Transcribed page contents
________________________

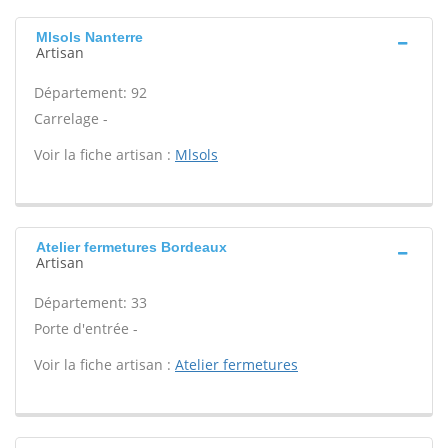
Mlsols Nanterre
Artisan
Département: 92
Carrelage -
Voir la fiche artisan :
Mlsols
Atelier fermetures Bordeaux
Artisan
Département: 33
Porte d'entrée -
Voir la fiche artisan :
Atelier fermetures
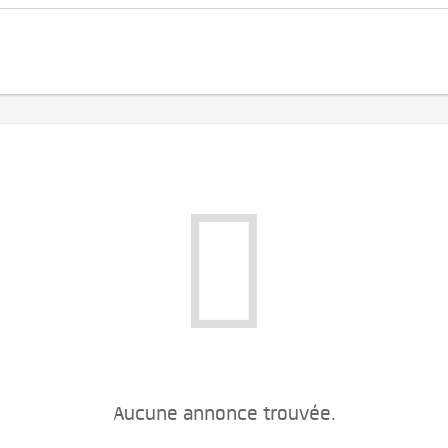
Aucune annonce trouvée.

________________________

== Required action ==
Quote the records above in full, dropping each picture.

== Solution for this problem ==
Mlsols Nanterre
Artisan
Département: 92
Carrelage -
Voir la fiche artisan :
Mlsols
Atelier fermetures Bordeaux
Artisan
Département: 33
Porte d'entrée -
Voir la fiche artisan :
Atelier fermetures
Aucune annonce trouvée.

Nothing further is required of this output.